Optimization over sphere segment

Niklas Koep

unread,

Aug 18, 2017, 5:40:20 AM8/18/17

to Manopt

Hey everyone,

let's say you want to optimize over a patch of the unit sphere given in terms of the intersection of a polyhedral cone C = {x | Ax < 0} (for some matrix A of size m-by-n) and S^{n-1}. Would something like this be possible with manopt?

I had a look at how the retraction for the sphere is derived in Prop. 4.1.2 of "Optimization algorithms on matrix manifolds". At least at a cursory glance it seems that M = S^{n-1} \cap {x | Ax < 0} = S^{n-1} \cap C and N = {x | x > 0} with phi(x,r) = xr would still apply. In that case the image of M x N under phi would be the open cone C itself, i.e., phi(M x N) = C, making it an open subset of R^n, and the inverse of phi given by phi^{-1}(u) = (u/||u||, ||u||). However, the retraction constructed in this way clearly doesn't work since x + xi easily yields points outside of C for x in M and xi in R^n. Hence, simply projecting x + xi onto S^{n-1} does not produce elements in M.
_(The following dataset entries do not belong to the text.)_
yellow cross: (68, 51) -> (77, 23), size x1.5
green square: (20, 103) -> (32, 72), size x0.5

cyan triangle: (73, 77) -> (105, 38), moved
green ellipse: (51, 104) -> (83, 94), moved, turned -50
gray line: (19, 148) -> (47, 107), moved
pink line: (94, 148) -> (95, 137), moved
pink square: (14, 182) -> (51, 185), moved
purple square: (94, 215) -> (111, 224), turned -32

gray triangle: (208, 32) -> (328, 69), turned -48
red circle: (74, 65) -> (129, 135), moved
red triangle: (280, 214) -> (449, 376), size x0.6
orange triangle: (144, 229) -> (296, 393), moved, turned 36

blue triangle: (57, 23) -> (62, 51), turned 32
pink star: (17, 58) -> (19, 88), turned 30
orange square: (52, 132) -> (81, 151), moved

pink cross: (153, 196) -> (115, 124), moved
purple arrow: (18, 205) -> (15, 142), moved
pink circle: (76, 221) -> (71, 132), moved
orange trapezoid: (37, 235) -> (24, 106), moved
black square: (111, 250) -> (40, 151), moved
Which (probably very obvious) issue am I overlooking?

Thank you in advance for your help!

Best regards,

Niklas

Nicolas Boumal

unread,

Aug 18, 2017, 7:45:23 AM8/18/17

to manopt...@googlegroups.com

Hello Niklas,

Thank you for your question.

The short answer is that, currently, Manopt does not offer ready-to-use tools to solve optimization problems on a manifold with additional constraints (as is your case) -- but we are working on it this summer! If you would like to share some data for your problem (cost function, matrix A), we would certainly be interested in taking a look.
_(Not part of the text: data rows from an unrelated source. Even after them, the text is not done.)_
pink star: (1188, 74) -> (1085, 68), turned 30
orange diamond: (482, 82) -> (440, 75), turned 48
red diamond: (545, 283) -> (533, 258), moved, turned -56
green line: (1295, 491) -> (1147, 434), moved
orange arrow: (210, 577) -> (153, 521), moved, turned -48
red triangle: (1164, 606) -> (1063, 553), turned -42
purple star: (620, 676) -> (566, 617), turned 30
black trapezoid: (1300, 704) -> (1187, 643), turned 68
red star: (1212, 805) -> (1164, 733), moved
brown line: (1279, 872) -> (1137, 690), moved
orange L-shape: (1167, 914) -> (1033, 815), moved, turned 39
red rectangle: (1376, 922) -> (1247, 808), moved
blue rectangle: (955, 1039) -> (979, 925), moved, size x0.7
Until then, here are a couple ideas for how one could approach your problem, in the order that I would try them based on ease of implementation more than based on expected results:

- splitting methods: if it is easy enough to project to the cone C, you could artificially introduce a new variable y, under the seemingly pointless constraint x = y, and optimize: min f(x) + I_C(y) s.t. x on the sphere and x = y, where I_C(y) is 0 if y is in the cone C, and infinite otherwise. Then, you can optimize by alternating between x and y, and also an extra variable which will correspond to Lagrange multipliers for the constraint x = y. This rough sketch is explained much more precisely in the MADMM paper: https://link.springer.com/chapter/10.1007/978-3-319-46454-1_41 (also on arxiv) -- I didn't check this in detail but I expect this may work.
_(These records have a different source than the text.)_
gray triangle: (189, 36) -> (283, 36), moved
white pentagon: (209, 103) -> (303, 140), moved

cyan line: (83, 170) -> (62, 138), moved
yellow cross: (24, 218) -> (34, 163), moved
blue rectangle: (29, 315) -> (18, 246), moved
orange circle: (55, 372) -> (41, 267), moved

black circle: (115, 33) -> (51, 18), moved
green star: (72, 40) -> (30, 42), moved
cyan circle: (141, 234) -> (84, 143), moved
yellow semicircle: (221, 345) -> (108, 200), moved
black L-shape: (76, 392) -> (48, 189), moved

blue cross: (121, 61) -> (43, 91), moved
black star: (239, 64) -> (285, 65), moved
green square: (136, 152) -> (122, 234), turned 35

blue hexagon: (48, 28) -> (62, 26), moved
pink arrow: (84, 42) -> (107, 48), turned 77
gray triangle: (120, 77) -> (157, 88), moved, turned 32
- penalty methods: you could remove the constraint that x \in C, and instead have a penalty term in the cost function, where you want to simultaneously minimize your cost and you want to minimize max([Ax ; 0]) (the largest entry of that vector which contains the entries of Ax and also 0): in practice, you minimize a weighted sum of both, and there is a need to iterate over the weights to find "the right one". Notice that max(Ax) is a nonsmooth function, and currently manopt doesn't do nonsmooth: we're also working on that. In the meantime, you can replace max([Ax ; 0]) by a smooth surrogate, using the log-sum-exp trick: https://hips.seas.harvard.edu/blog/2013/01/09/computing-log-sum-exp/. (On that last webpage's notation, z is an approximation for max(x), and one would typically scale down x by epsilon to increase differences, and scale the result back by epsilon.).

- If it is easy to initialize inside the feasible set, you could also try barrier methods, that is: you would have a penalty which goes to infinity as you approach the boundary of the cone. Something like sum(log(-Ax)) (but I didn't think about this much). Here also there would be a weight parameter to update progressively.

Note: there is an additional issue I have overlooked here, namely, that your cone is open. That's an issue for optimization, since your problem may then have no solution at all. I wrote my answer assuming you would be happy with a solution in {x : Ax <= 0} (the closure).

I hope this helps,

Nicolas

Niklas Koep

unread,

Aug 25, 2017, 8:16:21 AM8/25/17

to Manopt

Dear Nicolas,

thanks for the quick reply (and sorry for my late response). I should have clarified that I was mainly looking for a way to modify the sphere manifold to deal with the situation (if possible). Based on your response, I assume it's not as simple as I had hoped for ;) As for the openness of the cone: that was a mistake on my part; it was indeed supposed to be closed.

I've actually played around with your first and third suggestion before, in particular the log-barrier approach, but so far I wasn't very successful (which might boil down to a bad parameter choice). I guess the situation also isn't helped by the fact that the objective function in the original problem is ||x||_1 which I had to approximate using the pseudo-Huber function.

I don't think there's anything particular in the structure of the cone which would enable particularly fast projections (think A defined in terms of random hyperplanes). I've actually found a paper which presents a somewhat fast algorithm for projection on polyhedral cones but I think a proper projection will still remain the biggest bottleneck.

In any case, I'll revisit these strategies and try to post some example code next week.

Thanks for your help!

Niklas

Nicolas Boumal

unread,

Aug 25, 2017, 8:31:49 AM8/25/17

to Manopt

Thanks for the feedback and clarifications Niklas -- looking forward to your results!